Saved data entries:
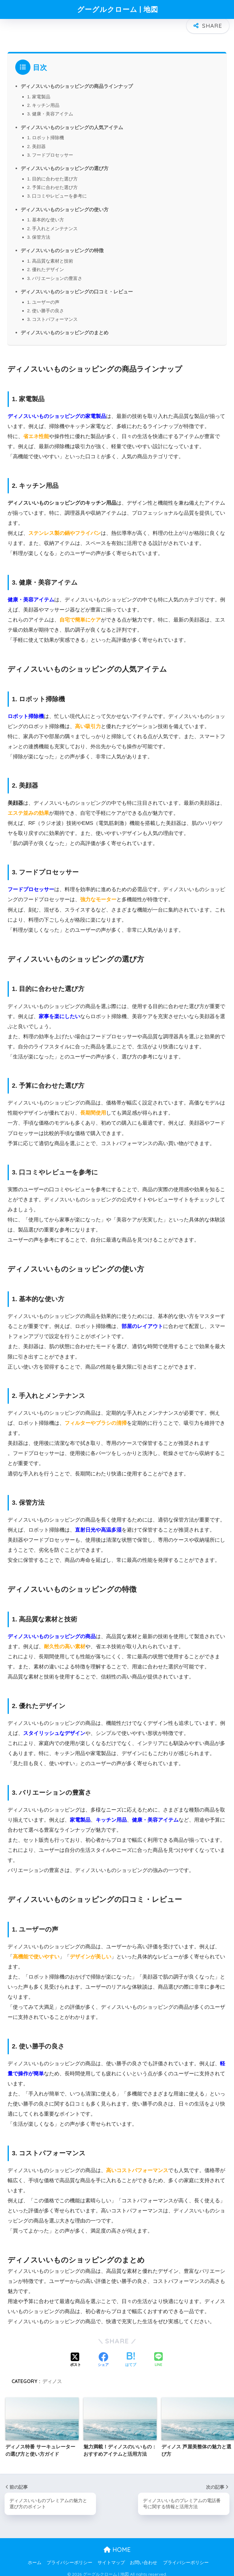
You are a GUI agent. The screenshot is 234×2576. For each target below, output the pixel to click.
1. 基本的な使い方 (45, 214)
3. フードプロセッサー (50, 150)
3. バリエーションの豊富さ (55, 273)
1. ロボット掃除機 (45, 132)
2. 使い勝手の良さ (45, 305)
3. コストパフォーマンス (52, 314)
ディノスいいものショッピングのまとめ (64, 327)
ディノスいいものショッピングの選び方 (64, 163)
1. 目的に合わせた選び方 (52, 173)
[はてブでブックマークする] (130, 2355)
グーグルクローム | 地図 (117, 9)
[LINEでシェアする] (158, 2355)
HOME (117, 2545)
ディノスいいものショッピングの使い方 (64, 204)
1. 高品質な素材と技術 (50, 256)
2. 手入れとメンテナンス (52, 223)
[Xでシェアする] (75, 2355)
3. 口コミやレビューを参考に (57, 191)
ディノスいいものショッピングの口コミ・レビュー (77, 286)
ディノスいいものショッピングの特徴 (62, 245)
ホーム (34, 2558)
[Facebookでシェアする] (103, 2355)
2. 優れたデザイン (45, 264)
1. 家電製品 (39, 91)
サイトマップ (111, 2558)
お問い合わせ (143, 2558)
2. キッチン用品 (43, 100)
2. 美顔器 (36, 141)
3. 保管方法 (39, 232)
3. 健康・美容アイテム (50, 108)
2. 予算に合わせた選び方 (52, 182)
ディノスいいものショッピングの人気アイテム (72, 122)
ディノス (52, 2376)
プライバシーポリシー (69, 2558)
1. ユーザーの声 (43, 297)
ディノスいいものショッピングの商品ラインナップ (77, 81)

• WHAT THE TASK REQUIRES
Transcribe all the data word for word; the images stay out.

• REPLY TO THE TASK
You are a GUI agent. The screenshot is 234×2576. For each target below, output the pixel to click.
1. 基本的な使い方 (45, 214)
3. フードプロセッサー (50, 150)
3. バリエーションの豊富さ (55, 273)
1. ロボット掃除機 (45, 132)
2. 使い勝手の良さ (45, 305)
3. コストパフォーマンス (52, 314)
ディノスいいものショッピングのまとめ (64, 327)
ディノスいいものショッピングの選び方 (64, 163)
1. 目的に合わせた選び方 (52, 173)
[はてブでブックマークする] (130, 2355)
グーグルクローム | 地図 (117, 9)
[LINEでシェアする] (158, 2355)
HOME (117, 2545)
ディノスいいものショッピングの使い方 (64, 204)
1. 高品質な素材と技術 (50, 256)
2. 手入れとメンテナンス (52, 223)
[Xでシェアする] (75, 2355)
3. 口コミやレビューを参考に (57, 191)
ディノスいいものショッピングの口コミ・レビュー (77, 286)
ディノスいいものショッピングの特徴 (62, 245)
ホーム (34, 2558)
[Facebookでシェアする] (103, 2355)
2. 優れたデザイン (45, 264)
1. 家電製品 (39, 91)
サイトマップ (111, 2558)
お問い合わせ (143, 2558)
2. キッチン用品 (43, 100)
2. 美顔器 (36, 141)
3. 保管方法 (39, 232)
3. 健康・美容アイテム (50, 108)
2. 予算に合わせた選び方 (52, 182)
ディノスいいものショッピングの人気アイテム (72, 122)
ディノス (52, 2376)
プライバシーポリシー (69, 2558)
1. ユーザーの声 (43, 297)
ディノスいいものショッピングの商品ラインナップ (77, 81)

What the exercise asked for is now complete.